LANGUE FRANÇAISE

Le français, langue vivante des affaires :
"ni subir, ni se résigner"


La langue de l’économie n’est pas fatalement celle que l’on veut nous faire croire. La 17e Journée du français des affaires et sa moisson de "Mots d'Or", récoltés à Paris, encouragent tous ceux qui créent hors du filtre imposé de l’américain.

Parler affaires ne signifie pas inévitablement jargonner en anglo-américain, "tendance" et en ligne... La langue économique n’est pas encore une et obligatoire. Elle peut aussi être maternelle et diverse, bref se montrer encore humaine. C’est ce que s’acharne à prouver l’infatigable association "Actions pour promouvoir le français des affaires", l’APFA, qui tenait le 18 novembre dernier à Paris la 17e journée du français des affaires. Et comme chaque année, l’association présidée par le tonifiant Jean-Marcel Lauginie a distribué ses "Mots d’Or" pour "saluer la volonté de créer et d’entreprendre en français et dans chaque langue maternelle". Saluer ? et aussi saliver, vu le thème de la Journée 2004 "La mercatique sensorielle dans les pays francophones - Langues et saveurs".

Langues et saveurs

Sous ce titre un peu savant, on a donc donné à boire et à manger à la réflexion des experts, comme des amateurs. Par exemple, avec des extraits du film danois de Gabriel Axel, "Le festin de Babette", présenté par Jacques Campet, conseiller maître honoraire à la Cour des comptes. Des passages de "La vie dans tous les sens", un livre de Jean Saint-Geours, un inspecteur général des finances honoraire qui déplore "le dépérissement du vocabulaire des sensations au profit des mots techniques". Ou encore parmi des incursions variées dans le vocabulaire culinaire, une excursion en Alsace emmenée par Pierre Rézeau, directeur honoraire de recherche au CNRS. Promenade digestive après un menu très relevé, notamment par une dégustation des innombrables orthographes possibles du mystérieux mot "kugelhoff". Entre autres interventions délicieuses...
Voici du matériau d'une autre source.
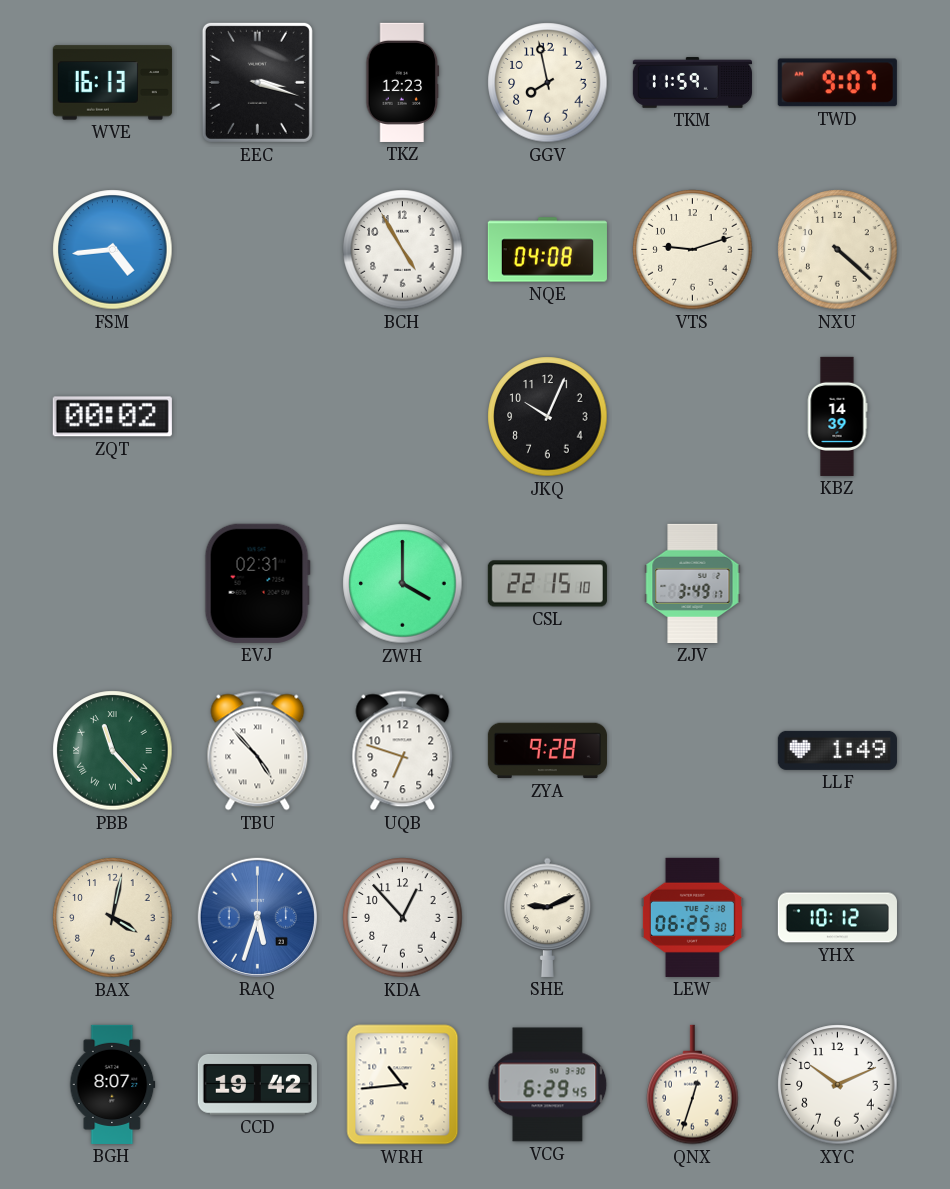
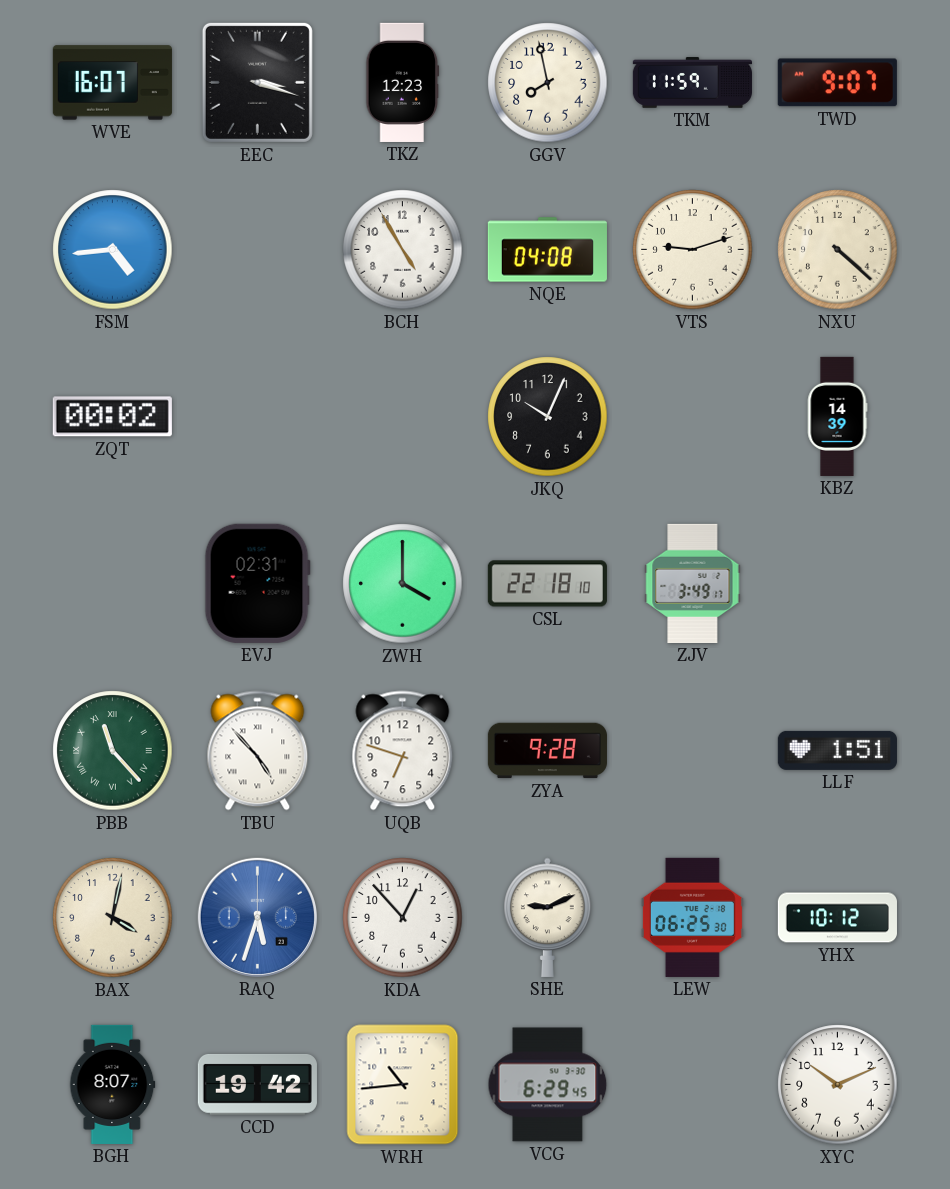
WVE: 16:13 -> 16:07
CSL: 22:15 -> 22:18
LLF: 1:49 -> 1:51
QNX: 12:33 -> none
La Journée du français des affaires, organisée chaque année en participation avec l’Agence intergouvernementale de la Francophonie (AIF), était coprésidée par le délégué général à la langue française et aux langues de France. Xavier North et Jean Saint-Geours, président de la commission spécialisée de terminologie et de néologie économique et financière. L’activité du ministère de l’Économie, des Finances et de l’Industrie dans ce domaine fait figure d’exemple en multipliant la publication de termes, d’abord conseillés, puis obligés, dans l’administration française.

"Intégrer et résister"

Plus de 1 ,100 termes repérés ou créés depuis 1996, de "courriel" à "minimessages" (au lieu de SMS), pour permettre à l’administration de parler français et moderne à la fois dans les secteurs enrichis chaque jour de produits et de pratiques nouvelles. Car l’activité terminologique de l’administration des finances, dont est chargé Gérard Painchault, inspecteur général de l’industrie et du commerce, ne vise pas simplement à tenter de repousser des envahisseurs. La recherche et la création de mots consiste, dans les domaines en développement constant (communications, économie, finances, technologies), à "enrichir les langues plutôt que de subir les termes importés, et s’y résigner", explique le haut fonctionnaire. Tout le contraire d’une autodéfense crispée et stérile de langue morte : le signe de la vitalité d’une langue que de savoir à la fois "intégrer et résister" aux invasions. Ne pas nier le charme des épices apportées aux langues par les mots nouveaux ou étrangers, mais ne pas non plus en abuser. C’est une question de dosage, avait précisé en introduction Bertrand Périssé, responsable de la communication à ce même ministère. Le journaliste Quentin Dickinson, directeur des affaires européennes à Radio France, exprime assez bien cette résistance volontaire et constructive au langage uniforme. Il ne connaît à l’antenne que la "mercatique" et rien du "marketing", du moins lorsqu’il s’exprime en français.

Les Mots d'Or

"À Bruxelles, on a plus conscience d’être francophone", a-t-il affirmé. Selon lui, pour que vive la langue française, il faut être "vigilant", souligner tout de suite les écarts et les dérapages, et les contrer en étant "inventif" en trouvant rapidement les termes français correspondants aux mots anglo-saxons qui font irruption en masse dans l’Europe des vingt-cinq langues. Quentin Dickinson a reçu le "Mot d’Or" de la presse audiovisuelle pour 2004. Dans la recette de la Journée annuelle du français des affaires, les communications les plus diversifiées sur les langues du monde précèdent la moisson des "Mots d’Or" : dix récompenses aux professionnels pour 2004, et vingt-huit lauréats étudiants ou lycéens de vingt pays, de l’Islande au Brésil, de la Macédoine à la Thaïlande. Ces derniers, invités à Paris pour y recevoir leur récompense, se sont distingués à l’épreuve internationale organisée en mars dernier dans les établissements d’enseignement et les institutions culturelles francophones du monde entier. Quant aux "Mots d’Or" professionnels, ils sont remis dans toutes les catégories : linguistes, écrivains, enseignants, traducteurs, à tout artisan et analyste de la langue, poète ou philosophe, auteur de lexique ou de dictionnaire. Avec une attention toute particulière pour le rôle et la responsabilité linguistique des journalistes.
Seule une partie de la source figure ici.